Afrique du Sud : un tournant décisif

Le cycle des élections présidentielles en Afrique se poursuit toujours avec des enjeux et des défis variables, en fonction des pays et des régions. Au nombre de ces pays qui se préparent à cet exercice, il y a l’Afrique du Sud, ce géant du continent. En effet, la Nation Arc-en-ciel, parmi les plus en vue d’Afrique, organisera ses élections nationales, le 29 mai 2024. Des élections dans lesquelles, de l’avis de nombreux observateurs, va se jouer l’avenir du Congrès national africain (ANC), au pouvoir depuis 30 ans. Selon les sondages, le parti historique pourrait perdre sa majorité absolue au Parlement, pour la première fois. Le parti de Nelson Mandela pourrait obtenir moins de 50 % des voix au niveau national reflétant ainsi les tendances observées lors des récentes élections municipales et locales. Si cela s’avérait, le parti devrait, contre toute attente, se constituer une coalition politique pour rester au pouvoir.

Toute chose qui constituerait une nouveauté, l’Afrique du Sud n’ayant jamais connu, depuis des lustres, de cohabitation politique au niveau national. Faut-il le rappeler, de la fin de l’apartheid en 1994 à nos jours, l’ANC dirige sans partage ce vaste pays du continent noir de quelque 62 millions d’habitants. Des mobiles avérés de cette déchéance, il y a le mécontentement croissant des Sud-Africains alimenté par le chômage endémique, les inégalités croissantes et les problèmes de service public comme l’accès à l’eau et à l’électricité. Les scandales de corruption impliquant des hauts responsables du parti ont également terni la réputation du vieux parti. De ce qui précède, ce n’est donc pas trop de dire que ces élections sonnent comme un tournant décisif pour l’ANC et ses dirigeants qui, forcément, doivent travailler à préserver la place du parti qui est le sien dans le landerneau politique national. Plus de 27 millions d’électeurs inscrits sont appelés à renouveler le Parlement qui élira ensuite le prochain président. La question est de savoir, si les partis d’opposition peuvent tirer profit des défis du moment et présenter des alternatives viables à l’ANC. Difficile d’en dire plus pour l’instant.
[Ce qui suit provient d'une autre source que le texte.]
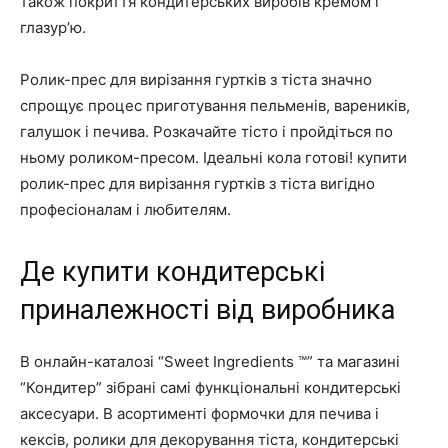
також покриття кондитерських виробів кремом і
глазур’ю.
Ролик-прес для вирізання гуртків з тіста значно
спрощує процес приготування пельменів, вареників,
галушок і печива. Розкачайте тісто і пройдіться по
ньому роликом-пресом. Ідеальні кола готові! купити
ролик-прес для вирізання гуртків з тіста вигідно
професіоналам і любителям.
Де купити кондитерські
приналежності від виробника
В онлайн-каталозі
“Sweet Ingredients ™” та магазині
“Кондитер”
зібрані самі функціональні кондитерські
аксесуари. В асортименті формочки для печива і
кексів, ролики для декорування тіста, кондитерські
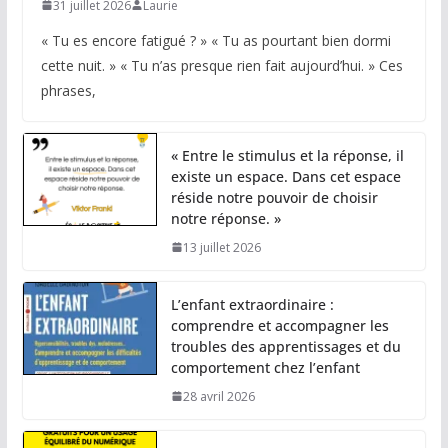
31 juillet 2026
Laurie
« Tu es encore fatigué ? » « Tu as pourtant bien dormi
cette nuit. » « Tu n’as presque rien fait aujourd’hui. » Ces
phrases,
« Entre le stimulus et la réponse, il
existe un espace. Dans cet espace
réside notre pouvoir de choisir
notre réponse. »
13 juillet 2026
L’enfant extraordinaire :
comprendre et accompagner les
troubles des apprentissages et du
comportement chez l’enfant
28 avril 2026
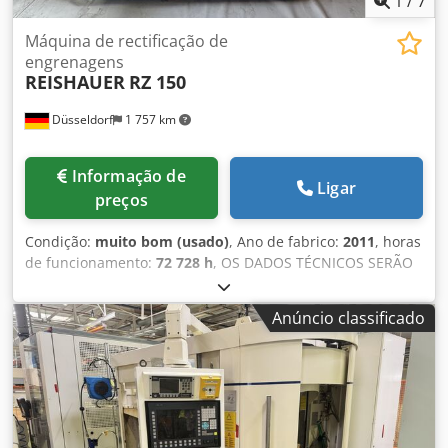
1
/
7
Máquina de rectificação de
engrenagens
REISHAUER
RZ 150
Düsseldorf
1 757 km
Informação de
Ligar
preços
Condição:
muito bom (usado)
, Ano de fabrico:
2011
, horas
de funcionamento:
72 728 h
, OS DADOS TÉCNICOS SERÃO
ENVIADOS APENAS POR E-MAIL. Cedozav Nmspfx Akcorf
Anúncio classificado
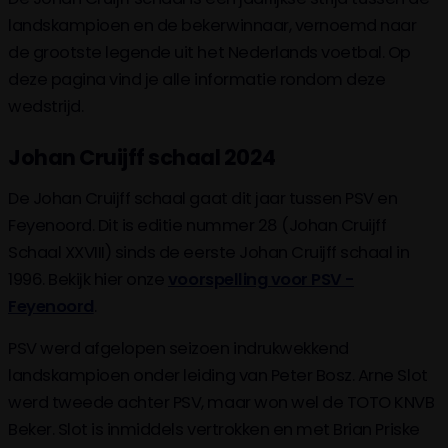
landskampioen en de bekerwinnaar, vernoemd naar
de grootste legende uit het Nederlands voetbal. Op
deze pagina vind je alle informatie rondom deze
wedstrijd.
Johan Cruijff schaal 2024
De Johan Cruijff schaal gaat dit jaar tussen PSV en
Feyenoord. Dit is editie nummer 28 (Johan Cruijff
Schaal XXVIII) sinds de eerste Johan Cruijff schaal in
1996. Bekijk hier onze
voorspelling voor PSV -
Feyenoord
.
PSV werd afgelopen seizoen indrukwekkend
landskampioen onder leiding van Peter Bosz. Arne Slot
werd tweede achter PSV, maar won wel de TOTO KNVB
Beker. Slot is inmiddels vertrokken en met Brian Priske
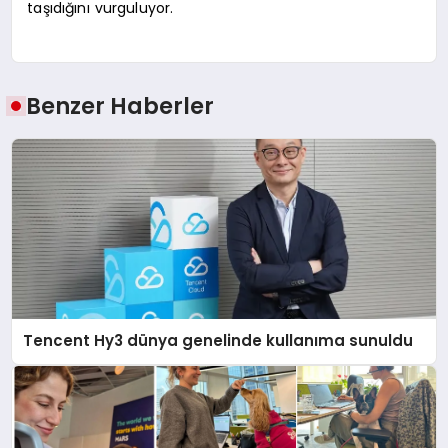
taşıdığını vurguluyor.
Benzer Haberler
Tencent Hy3 dünya genelinde kullanıma sunuldu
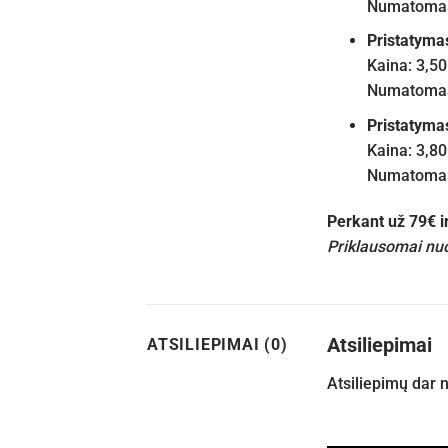
Numatomas 
Pristatyma
Kaina: 3,50
Numatomas 
Pristatyma
Kaina: 3,80
Numatomas 
Perkant už 79€ 
Priklausomai nuo
Atsiliepimai
ATSILIEPIMAI (0)
Atsiliepimų dar 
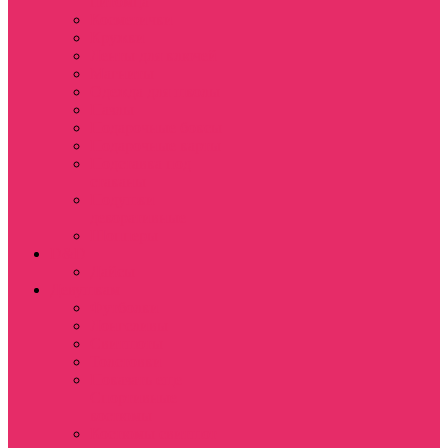
питомца
Косметички
Кружки
Ленты для ключей
Магниты
Одежда для школы
Пазлы
Подарочные боксы
Подарочные карты
Подставка под
стаканы
Подушки
декоративные
Шопперы
D&D
Дайсы
Девушкам
Футболки
Лонгсливы
Свитшоты
Толстовки
Показать еще
Спортивные
костюмы
Костюмы свитшот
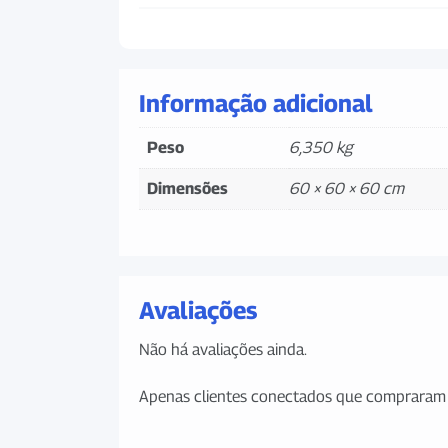
Informação adicional
Peso
6,350 kg
Dimensões
60 × 60 × 60 cm
Avaliações
Não há avaliações ainda.
Apenas clientes conectados que compraram 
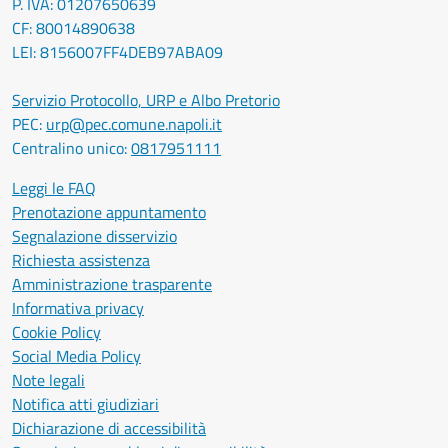
P. IVA: 01207650639
CF: 80014890638
LEI: 8156007FF4DEB97ABA09
Servizio Protocollo, URP e Albo Pretorio
PEC:
urp@pec.comune.napoli.it
Centralino unico:
0817951111
Leggi le FAQ
Prenotazione appuntamento
Segnalazione disservizio
Richiesta assistenza
Amministrazione trasparente
Informativa privacy
Cookie Policy
Social Media Policy
Note legali
Notifica atti giudiziari
Dichiarazione di accessibilità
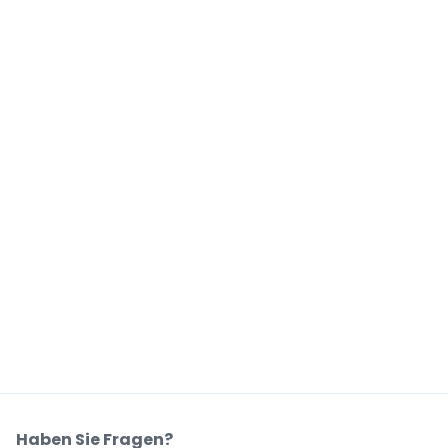
Haben Sie Fragen?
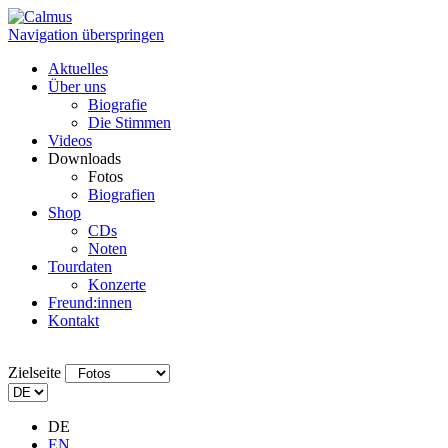
Navigation überspringen
Aktuelles
Über uns
Biografie
Die Stimmen
Videos
Downloads
Fotos
Biografien
Shop
CDs
Noten
Tourdaten
Konzerte
Freund:innen
Kontakt
Zielseite
DE
EN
Cependant, en considération des forces en présence, ce qui est probable est que la dynamique générale est telle que l’Afrique du Sud s’oriente inexo-rablement vers une politique de coalition au niveau national. Face à cette nouvelle donne, il s’agira pour les dirigeants de l’ANC de se préparer à un changement de paradigme et s’adapter au partage du pouvoir. A ce propos, l’on peut penser à une coalition avec John Steenhuisen, le chef du principal parti d’opposition, l’Alliance démocratique qui promet de « sauver » l’Afrique du Sud de la mauvaise gestion de l’ANC ou avec l’Economic Freedom Fighters (EFF) de Julius Malema. Les défis s’annoncent donc gigantesques pour Cyril Ramaphosa, président de la République depuis février 2018, désigné fin 2022 comme candidat de l’ANC pour ces élections du 29 mai prochain. Saura-t-il conduire le navire ANC à port ? Seuls les résultats des urnes nous en diront plus.